→ AIM OF THE EXERCISE
Set every entry below down once more, exactly as it stands, without images.

(PROVIDED MATERIAL begins)

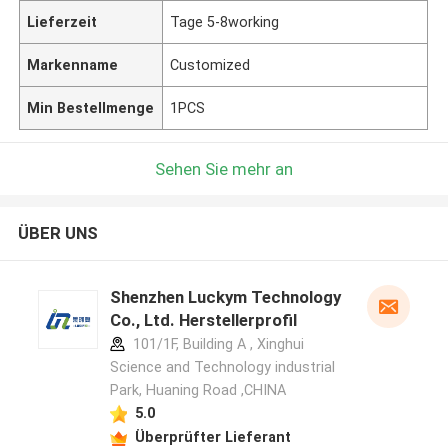
Lieferzeit
Tage 5-8working
Markenname
Customized
Min Bestellmenge
1PCS
Sehen Sie mehr an
ÜBER UNS
Shenzhen Luckym Technology
Co., Ltd. Herstellerprofil
101/1F, Building A , Xinghui
Science and Technology industrial
Park, Huaning Road ,CHINA
5.0
Überprüfter Lieferant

(PROVIDED MATERIAL ends)

→ RESPONSE TO THE EXERCISE
Lieferzeit
Tage 5-8working
Markenname
Customized
Min Bestellmenge
1PCS
Sehen Sie mehr an
ÜBER UNS
Shenzhen Luckym Technology
Co., Ltd. Herstellerprofil
101/1F, Building A , Xinghui
Science and Technology industrial
Park, Huaning Road ,CHINA
5.0
Überprüfter Lieferant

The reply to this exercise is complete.